Short answers, pulled from the story.

What is the AI effect?

The AI effect is the phenomenon in which advances in artificial intelligence lead to a redefinition of intelligence, so that capabilities achieved by AI systems are no longer regarded as examples of real intelligence. Successful AI techniques are reclassified as routine computation or absorbed into other domains. Historian Pamela McCorduck described it as a recurring feature of AI research in her 2004 book Machines Who Think.

What is Tesler's theorem and how does it relate to the AI effect?

Tesler's theorem is commonly expressed as "AI is whatever hasn't been done yet." It captures the AI effect by showing that the word intelligence functions as a placeholder for unsolved problems rather than a stable description of any fixed capability. Once a system solves a problem, that problem is no longer counted as intelligence.

How did the 1997 Deep Blue vs. Kasparov match illustrate the AI effect?

IBM's Deep Blue defeated Garry Kasparov in 1997, but critics argued the system relied on brute-force search methods rather than genuine understanding. Rather than being celebrated as proof of machine intelligence, the victory was reclassified as an example of computation, following the same pattern seen earlier with checkers-playing systems.

Who first described the AI effect and when?

Historian Pamela McCorduck described the AI effect as a recurring feature of AI research in her 2004 book Machines Who Think, calling it an "odd paradox" in which successful AI systems are assimilated into other domains. Researcher Rodney Brooks made a similar observation in 2002, noting that understood systems are often dismissed as "just computation".

Why do successful AI technologies stop being called AI?

Nick Bostrom noted in 2006 that widely adopted technologies are often no longer labeled as AI. Marvin Minsky observed that successful AI innovations tend to evolve into separate disciplines. Michael Swaine reported in 2007 that AI advances are frequently presented to the public as developments in entirely different fields.

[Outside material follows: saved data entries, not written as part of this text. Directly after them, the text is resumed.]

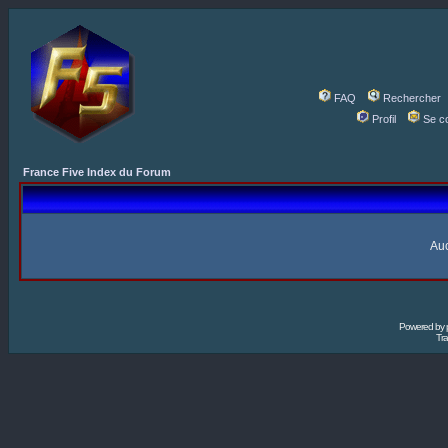
FAQ
Rechercher
Profil
Se c
France Five Index du Forum
Auc
Powered by
Tra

Does the AI effect apply to modern large language models?

Researchers and commentators have noted that the capabilities of large language models and other generative AI systems are frequently described as statistical or mechanical once understood, rather than as intelligence. A 2016 survey of artificial intelligence observed that AI systems were increasingly embedded in everyday applications, a pattern consistent with the AI effect observed in earlier decades.